Alberto Gonçalves, DN
Se o dr. Passos Coelho não cumpriu a promessa de não subir os impostos, cumpriu a de publicar um site (ou uma fracção de um site) com as nomeações do Governo. Por mim, trocava. A quantia estrafegada no IRS dava-me jeito. Já não estou certo da serventia das informações agora divulgadas na internet. Eu quero mesmo saber que o secretário de Estado da Cultura beneficia de quatro motoristas a 1 866,73 euros/mês e 5 especialistas a 3 163,27 (menos um, coitadinho, que teoricamente aufere o salário mínimo)? E quero saber que a ministra da Agricultura possui 5 adjuntos (3 069,33 euros de vencimento bruto)? E quero saber da existência de um adjunto do Secretário de Estado adjunto do Ministro adjunto e dos Assuntos Parlamentares, que misteriosamente existe? E quero saber da pequena multidão de alegadas sumidades que invadiu as chefias da CGD? Não quero. Mas, graças ao site, aliás permanente e deprimentemente actualizado, não tenho alternativa.

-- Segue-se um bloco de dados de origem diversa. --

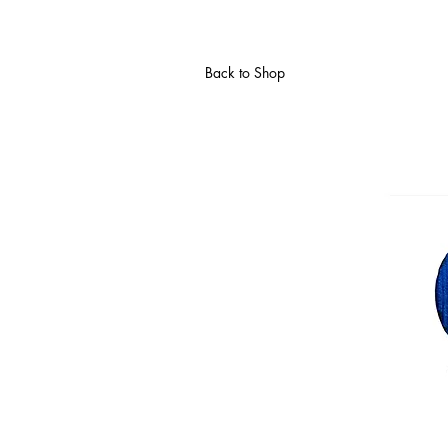
Back to Shop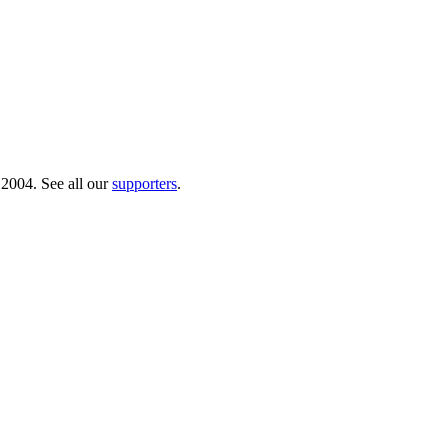
 2004. See all our
supporters
.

Sendo uma virtude, a transparência também pode ser uma fonte de angústia. Quando o Governo anterior distribuía discretamente resmas de amigos por resmas de empregos disponíveis ou inventados na hora, a discrição poupava-nos ao sofrimento de testemunhar o destino das verbas que o Estado amavelmente nos extrai. A transparência mostra-nos com particular crueldade aonde o nosso dinheiro vai parar: de futuro, um agregado familiar perceberá que a razão pela qual não consegue comprar aquele televisor com tecnologia led é porque o montante que lhe falta contribui para sustentar os três assessores do secretário de Estado do Empreendedorismo, Competitividade e Inovação. Daí a designação "contribuinte".

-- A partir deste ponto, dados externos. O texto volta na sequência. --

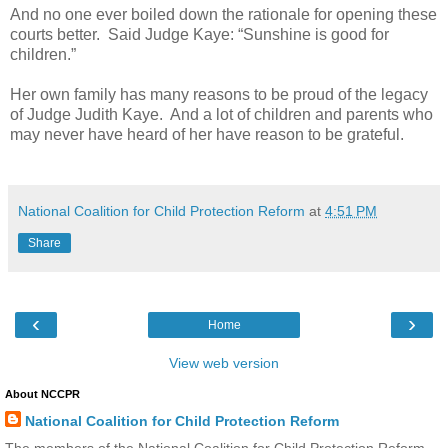
And no one ever boiled down the rationale for opening these
courts better. Said Judge Kaye: “Sunshine is good for
children.”
Her own family has many reasons to be proud of the legacy
of Judge Judith Kaye. And a lot of children and parents who
may never have heard of her have reason to be grateful.
National Coalition for Child Protection Reform
at
4:51 PM
Share
‹
›
Home
View web version
About NCCPR
National Coalition for Child Protection Reform
The members of the National Coalition for Child Protection Reform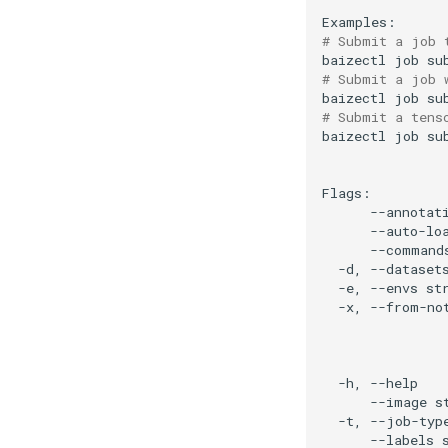
# Submit a job 
baizectl
job
su
# Submit a job 
baizectl
job
su
# Submit a tens
baizectl
job
su
--annotat
--auto-lo
--command
-d,
--dataset
-e,
--envs
st
-x,
--from-no
-h,
--help
--image
s
-t,
--job-typ
--labels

No fundo, é a diferença entre sofrer um desastre a dormir e correr contra o muro de olhos bem abertos. Além de inúmeras proezas similares, o pudor do eng. Sócrates levava-o por exemplo a orçamentar por baixo os gastos salariais dos funcionários públicos, habilidade que, segundo Vítor Gaspar, explica em parte o famoso desvio de 2 mil milhões nas contas. Além da transparência, o Governo actual parece empenhado na sinceridade. Resta apurar em que é que isso nos beneficia se, desde a taxa extraordinária que remendará metade do desvio dito "colossal" às nomeações com que se atafulha a hospitaleira máquina estatal, até ver a transparência e a sinceridade concentram-se muito mais no aumento dos encargos de quem obedece do que na moderação da despesa de quem manda.

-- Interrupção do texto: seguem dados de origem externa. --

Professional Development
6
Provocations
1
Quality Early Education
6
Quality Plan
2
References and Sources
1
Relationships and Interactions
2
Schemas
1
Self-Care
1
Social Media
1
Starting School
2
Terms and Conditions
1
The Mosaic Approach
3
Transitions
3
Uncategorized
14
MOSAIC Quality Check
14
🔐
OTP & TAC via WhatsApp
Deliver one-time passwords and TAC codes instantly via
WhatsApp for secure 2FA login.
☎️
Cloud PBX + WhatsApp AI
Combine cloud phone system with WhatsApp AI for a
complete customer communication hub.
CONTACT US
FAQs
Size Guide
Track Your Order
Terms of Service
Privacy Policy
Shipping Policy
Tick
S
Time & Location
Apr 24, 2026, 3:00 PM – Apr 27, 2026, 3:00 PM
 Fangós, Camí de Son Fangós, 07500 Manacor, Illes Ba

Nas necessidades a sério, das privatizações das grandes empresas públicas à supressão das pequenas, da reforma autárquica aos despedimentos na administração e, em suma, ao anunciado alívio do peso do Estado intrometido e clientelar, o discurso surge enrodilhado em contradições e tende para o opaco. É preciso tempo e ponderação? Provavelmente, embora nas medidas que prejudicam a ralé se tivesse dispensado ambos. Resta-nos esperar, esperar que os presságios se enganem e que o Governo não seja um caso perdido. Por enquanto, é apenas um caso. Perdidos, e sem um adjunto do adjunto do adjunto que nos valha, andamos nós.